London air pollution turned into art to raise awareness
Marina Vitaglione has used a traditional photographic technique to produce otherworldly images of samples of London's air pollution.
Working alongside scientists from the London Air Quality Network, part of Imperial College London (ICL), Marina was given access to air samples from across the capital, including Brixton Road and Lewisham, south London.
Some she put on to a paper tape, using a beta-attenuation-monitoring (BAM) device, and then photographed through a microscope (below).
Others she enlarged digitally through Raman spectroscopy, the measurement of the intensity and wavelength of scattered light from molecules.
Marina then applied a cyanotype printing process, one of the oldest methods of producing imagery with light, placing transparent negatives of these digital images on paper coated with photosensitive emulsion (below), which she exposed to sunlight.

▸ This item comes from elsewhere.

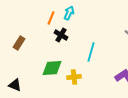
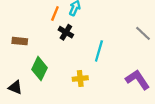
brown rectangle: (19, 43) -> (20, 41), turned 64
green diamond: (52, 68) -> (39, 69), moved, turned -60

"I chose this technique because it allowed the Sun to reveal the toxic particles on the paper and in this way to be part of the print," Marina told BBC News.
"On an aesthetic level, the cyan-blue tone of cyanotypes remind me of pure, cloudless skies, contrasting with the vision of grey clouds we have when we think of air pollution.
"I used Japanese gampi paper, whose handmade, thin and delicate sheets evoke the lightness of air itself.
"My aim was to make the invisible visible and show the issue in a new way to raise awareness of it."
The Environmental Research Group, at ICL, collects more than 70 million air-pollution measurements a year across south-east England.
"It's a real challenge to share our understanding of the mostly invisible threat [air pollution] is to our health with the public," Prof Frank Kelly said.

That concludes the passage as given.